How to calculate the statistical error of the equilibrium distribution obtained from the MSM?

lucl13 commented 4 years ago

Dear PyEmma users,

The highest eigenvalue of the transition matrix was 1, and its corresponding eigenfunction represented the equilibrium distribution. And it could be used for calculating the free energy of each state (G=-kbTlnpi). Further, after applying the PCCA+ algorithm, the stationary probability and free energy of the metastable states could be obtained. However, how to calculate the statistical error of them? Could you please offer some suggestion? Thanks in advance. (I am using the PyEmma 2.5.4).

Best, Chenlin

thempel commented 4 years ago

Hi Chenlin, you can use a Bayesian MSM for that.
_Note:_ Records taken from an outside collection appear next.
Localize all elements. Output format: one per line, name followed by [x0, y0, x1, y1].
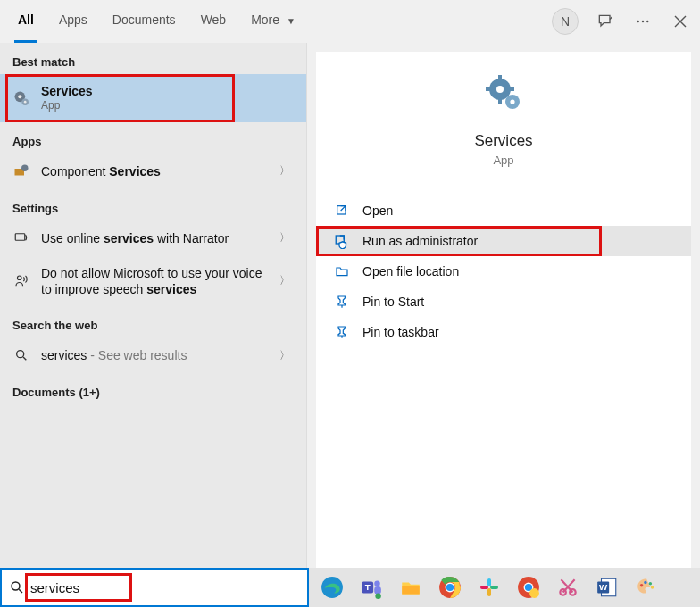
result-label: services - See web results — [41, 348, 187, 362]
tab-all[interactable]: All — [16, 0, 36, 43]
paint-icon[interactable] — [632, 573, 661, 602]
taskbar: T — [309, 568, 700, 607]
feedback-icon[interactable] — [595, 11, 616, 32]
svg-point-6 — [24, 101, 27, 104]
svg-point-11 — [17, 351, 24, 358]
chevron-right-icon: 〉 — [276, 230, 294, 245]
svg-point-47 — [644, 581, 646, 584]
result-label: Use online services with Narrator — [41, 231, 229, 245]
svg-point-49 — [651, 586, 654, 588]
svg-rect-17 — [509, 87, 514, 91]
action-pin-to-taskbar[interactable]: Pin to taskbar — [316, 317, 691, 347]
tab-documents[interactable]: Documents — [111, 0, 178, 43]
svg-text:T: T — [365, 582, 371, 592]
snip-icon[interactable] — [554, 573, 582, 602]
section-apps: Apps — [0, 122, 306, 154]
svg-rect-33 — [488, 578, 491, 586]
folder-icon — [334, 263, 350, 279]
svg-point-2 — [646, 21, 648, 22]
svg-point-26 — [374, 580, 380, 586]
svg-rect-35 — [488, 588, 491, 596]
best-match-result[interactable]: Services App — [0, 74, 306, 122]
svg-rect-16 — [486, 87, 491, 91]
search-input[interactable] — [27, 575, 300, 601]
svg-point-0 — [638, 21, 639, 22]
component-services-icon — [12, 162, 30, 180]
result-web-search[interactable]: services - See web results 〉 — [0, 337, 306, 373]
services-app-icon — [482, 73, 525, 116]
svg-point-8 — [21, 164, 29, 171]
user-avatar[interactable]: N — [552, 8, 579, 35]
svg-point-46 — [640, 584, 643, 586]
chevron-right-icon: 〉 — [276, 348, 294, 363]
svg-point-32 — [446, 584, 454, 591]
chrome-icon[interactable] — [436, 573, 464, 602]
results-column: Best match Services App Apps Component S… — [0, 43, 307, 568]
detail-subtitle: App — [316, 154, 691, 167]
result-app-component-services[interactable]: Component Services 〉 — [0, 154, 306, 189]
chevron-right-icon: 〉 — [276, 273, 294, 288]
teams-icon[interactable]: T — [357, 573, 386, 602]
svg-point-1 — [642, 21, 644, 22]
narrator-icon — [12, 229, 30, 247]
action-label: Run as administrator — [362, 234, 478, 248]
action-label: Pin to taskbar — [362, 325, 439, 339]
section-settings: Settings — [0, 189, 306, 220]
svg-rect-14 — [498, 75, 502, 80]
svg-point-48 — [649, 582, 652, 585]
chrome-canary-icon[interactable] — [514, 573, 543, 602]
more-options-icon[interactable] — [632, 11, 654, 32]
search-icon — [9, 579, 27, 595]
best-match-title: Services — [41, 83, 294, 99]
section-documents: Documents (1+) — [0, 373, 306, 404]
action-pin-to-start[interactable]: Pin to Start — [316, 287, 691, 317]
explorer-icon[interactable] — [396, 573, 425, 602]
svg-rect-29 — [402, 586, 420, 595]
slack-icon[interactable] — [475, 573, 504, 602]
scope-tabs: All Apps Documents Web More ▼ — [16, 0, 297, 43]
tab-web[interactable]: Web — [199, 0, 229, 43]
best-match-text: Services App — [41, 83, 294, 113]
tab-apps[interactable]: Apps — [57, 0, 89, 43]
result-setting-speech-services[interactable]: Do not allow Microsoft to use your voice… — [0, 256, 306, 306]
svg-rect-36 — [480, 586, 488, 589]
word-icon[interactable]: W — [593, 573, 621, 602]
open-icon — [334, 203, 350, 219]
svg-text:W: W — [599, 582, 608, 592]
section-best-match: Best match — [0, 43, 306, 74]
svg-rect-34 — [490, 586, 498, 589]
result-label: Component Services — [41, 164, 161, 179]
svg-point-40 — [529, 588, 539, 598]
edge-icon[interactable] — [318, 573, 346, 602]
close-button[interactable] — [670, 11, 691, 32]
pin-icon — [334, 294, 350, 310]
result-setting-narrator-services[interactable]: Use online services with Narrator 〉 — [0, 220, 306, 256]
best-match-subtitle: App — [41, 99, 294, 113]
result-label: Do not allow Microsoft to use your voice… — [41, 266, 262, 296]
action-open[interactable]: Open — [316, 195, 691, 226]
svg-point-28 — [375, 594, 381, 600]
admin-shield-icon — [334, 233, 350, 249]
svg-rect-9 — [15, 234, 25, 241]
svg-point-22 — [12, 582, 20, 590]
action-label: Pin to Start — [362, 295, 424, 309]
action-label: Open — [362, 204, 393, 218]
search-box[interactable] — [0, 568, 309, 607]
tab-more[interactable]: More ▼ — [249, 0, 297, 43]
detail-header: Services App — [316, 73, 691, 167]
detail-actions: Open Run as administrator Open file loca… — [316, 195, 691, 347]
pin-icon — [334, 324, 350, 340]
svg-rect-27 — [374, 586, 381, 595]
svg-point-13 — [496, 86, 504, 93]
title-actions: N — [552, 8, 691, 35]
speech-icon — [12, 272, 30, 290]
details-pane: Services App Open Run as administrator — [316, 52, 691, 568]
svg-point-19 — [510, 99, 514, 104]
titlebar: All Apps Documents Web More ▼ N — [0, 0, 700, 43]
action-open-file-location[interactable]: Open file location — [316, 256, 691, 287]
svg-rect-15 — [498, 98, 502, 104]
gear-icon — [12, 89, 30, 107]
action-run-as-admin[interactable]: Run as administrator — [316, 226, 691, 256]
svg-point-10 — [18, 276, 22, 280]
chevron-right-icon: 〉 — [276, 163, 294, 179]
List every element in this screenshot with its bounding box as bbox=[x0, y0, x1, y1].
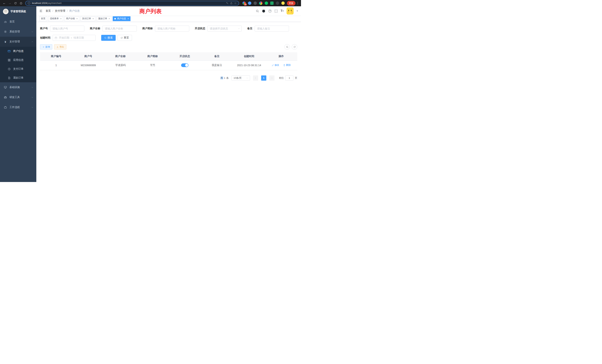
sidebar-item-pay-orders[interactable]: 支付订单 bbox=[0, 64, 36, 73]
breadcrumb: 首页 / 支付管理 / 商户信息 bbox=[46, 9, 80, 13]
prev-page-button[interactable] bbox=[253, 75, 258, 81]
breadcrumb-current: 商户信息 bbox=[69, 9, 80, 13]
goto-label: 前往 bbox=[279, 76, 284, 80]
edit-link[interactable]: 修改 bbox=[272, 64, 279, 67]
gear-icon bbox=[4, 30, 7, 33]
font-size-icon[interactable]: TT bbox=[281, 10, 284, 12]
tab-label: 用户分组 bbox=[66, 17, 75, 20]
bookmark-star-icon[interactable]: ☆ bbox=[234, 2, 236, 4]
close-icon[interactable]: × bbox=[76, 18, 78, 20]
extension-icon-7[interactable] bbox=[276, 1, 279, 5]
extension-icon-6[interactable] bbox=[270, 1, 274, 5]
site-info-icon[interactable]: i bbox=[28, 2, 30, 4]
address-bar[interactable]: i localhost:1024/pay/merchant ☆ bbox=[25, 1, 239, 6]
extension-icon-1[interactable]: 10 bbox=[242, 1, 246, 5]
column-header: 商户号 bbox=[72, 52, 105, 60]
export-button[interactable]: 导出 bbox=[54, 44, 66, 50]
remark-input[interactable] bbox=[255, 26, 289, 32]
short-name-input[interactable] bbox=[155, 26, 189, 32]
hamburger-icon[interactable] bbox=[36, 10, 46, 12]
close-icon[interactable]: × bbox=[109, 18, 110, 20]
status-select-input[interactable] bbox=[207, 26, 242, 32]
sidebar-item-payment[interactable]: ¥ 支付管理 bbox=[0, 37, 36, 47]
chevron-down-icon bbox=[31, 31, 33, 33]
status-toggle[interactable] bbox=[181, 63, 189, 67]
payment-submenu: 商户信息 应用信息 支付订单 退款订单 bbox=[0, 47, 36, 82]
merchant-no-input[interactable] bbox=[50, 26, 84, 32]
short-name-label: 商户简称 bbox=[142, 27, 155, 30]
browser-menu-icon[interactable]: ⋮ bbox=[296, 1, 299, 5]
tab-home[interactable]: 首页 bbox=[39, 16, 47, 21]
tab-label: 退款订单 bbox=[98, 17, 107, 20]
cell-create-time: 2021-10-23 08:31:14 bbox=[233, 60, 265, 70]
breadcrumb-payment[interactable]: 支付管理 bbox=[55, 9, 65, 13]
status-label: 开启状态 bbox=[195, 27, 207, 30]
reset-button[interactable]: 重置 bbox=[118, 35, 132, 41]
pagination-total: 共 1 条 bbox=[221, 76, 229, 80]
browser-forward-button[interactable]: → bbox=[7, 1, 12, 6]
sidebar-item-infrastructure[interactable]: 基础设施 bbox=[0, 82, 36, 92]
date-start-placeholder: 开始日期 bbox=[59, 36, 69, 40]
breadcrumb-home[interactable]: 首页 bbox=[46, 9, 51, 13]
browser-update-button[interactable]: 更新 bbox=[287, 1, 295, 6]
tags-view: 首页 流程表单 × 用户分组 × 支付订单 × 退款订单 × 商户信息 × bbox=[36, 16, 301, 22]
goto-page-input[interactable] bbox=[285, 75, 293, 81]
avatar-caret-icon[interactable] bbox=[297, 11, 298, 11]
page-content: 商户号 商户全称 商户简称 开启状态 bbox=[36, 22, 301, 182]
toggle-search-icon[interactable] bbox=[284, 44, 290, 50]
page-size-select[interactable]: 10条/页 bbox=[232, 75, 250, 81]
tab-pay-orders[interactable]: 支付订单 × bbox=[80, 16, 96, 21]
sidebar-item-refund-orders[interactable]: 退款订单 bbox=[0, 73, 36, 82]
sidebar-item-app-info[interactable]: 应用信息 bbox=[0, 56, 36, 64]
user-avatar[interactable] bbox=[287, 7, 294, 14]
github-icon[interactable] bbox=[262, 9, 265, 13]
close-icon[interactable]: × bbox=[128, 18, 129, 20]
fullscreen-icon[interactable] bbox=[275, 10, 278, 13]
search-button[interactable]: 搜索 bbox=[101, 35, 116, 41]
tab-merchant-info[interactable]: 商户信息 × bbox=[113, 16, 130, 21]
share-icon[interactable] bbox=[230, 2, 233, 4]
extension-icon-5[interactable] bbox=[265, 1, 268, 5]
password-key-icon[interactable] bbox=[226, 2, 228, 4]
sidebar-item-label: 支付管理 bbox=[10, 40, 20, 43]
app-logo[interactable]: 芋道管理系统 bbox=[0, 6, 36, 17]
browser-home-button[interactable] bbox=[19, 1, 23, 6]
tab-user-group[interactable]: 用户分组 × bbox=[64, 16, 79, 21]
current-page-button[interactable]: 1 bbox=[261, 75, 266, 81]
sidebar: 芋道管理系统 首页 系统管理 ¥ 支付管理 商户信息 bbox=[0, 6, 36, 182]
extension-icon-2[interactable] bbox=[248, 1, 251, 5]
toolbox-icon bbox=[4, 96, 7, 99]
sidebar-item-system[interactable]: 系统管理 bbox=[0, 27, 36, 37]
create-time-label: 创建时间 bbox=[40, 36, 53, 40]
help-icon[interactable]: ? bbox=[268, 10, 271, 13]
status-select[interactable] bbox=[207, 26, 242, 32]
browser-extensions: 10 bbox=[241, 1, 286, 5]
app-title: 芋道管理系统 bbox=[10, 10, 26, 13]
sidebar-item-dev-tools[interactable]: 研发工具 bbox=[0, 92, 36, 102]
create-time-range-picker[interactable]: 开始日期 - 结束日期 bbox=[53, 35, 96, 41]
add-button[interactable]: 新增 bbox=[40, 44, 52, 50]
close-icon[interactable]: × bbox=[93, 18, 94, 20]
close-icon[interactable]: × bbox=[60, 18, 62, 20]
browser-profile-avatar[interactable] bbox=[281, 1, 285, 5]
sidebar-item-workflow[interactable]: 工作流程 bbox=[0, 102, 36, 112]
sidebar-item-home[interactable]: 首页 bbox=[0, 17, 36, 27]
tab-process-form[interactable]: 流程表单 × bbox=[48, 16, 63, 21]
browser-toolbar: ← → i localhost:1024/pay/merchant ☆ 10 更… bbox=[0, 0, 301, 6]
browser-reload-button[interactable] bbox=[13, 1, 18, 6]
full-name-input[interactable] bbox=[103, 26, 137, 32]
sidebar-item-merchant-info[interactable]: 商户信息 bbox=[0, 47, 36, 56]
tab-refund-orders[interactable]: 退款订单 × bbox=[97, 16, 112, 21]
bank-card-icon bbox=[7, 50, 11, 53]
next-page-button[interactable] bbox=[269, 75, 275, 81]
header-search-icon[interactable] bbox=[256, 10, 259, 13]
extension-icon-3[interactable] bbox=[254, 1, 257, 5]
refresh-icon[interactable] bbox=[292, 44, 297, 50]
cell-full-name: 芋道源码 bbox=[104, 60, 137, 70]
browser-back-button[interactable]: ← bbox=[2, 1, 7, 6]
extension-icon-4[interactable] bbox=[259, 1, 262, 5]
full-name-label: 商户全称 bbox=[90, 27, 103, 30]
sidebar-item-label: 应用信息 bbox=[13, 58, 23, 62]
delete-link[interactable]: 删除 bbox=[283, 64, 291, 67]
tab-label: 商户信息 bbox=[117, 17, 126, 20]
So you estimate a BMSM on your data and sample stationary distributions from it. As you've probably done for computing the metastable states' stationary probabilities, you sum over the stationary probability in a metastable set for each of those samples and get a confidence interval from that. Maybe the following code snipped helps.

pi_pcca_sample = np.zeros((bayesian_msm.n_metastable, bayesian_msm.nsamples))

pi_sample = bayesian_msm.sample_f('pi')

for j in range(bayesian_msm.nsamples):
    for i, s in enumerate(bayesian_msm.metastable_sets):
        pi_pcca_sample[i, j] = pi_sample[j][s].sum()

# plot
fig, ax = plt.subplots()
for i in range(bayesian_msm.n_metastable):
    ax.hist(pi_pcca_sample[i], alpha=.4)

    # confidence intervals
    print(pyemma.util.statistics.confidence_interval(pi_pcca_sample[i]))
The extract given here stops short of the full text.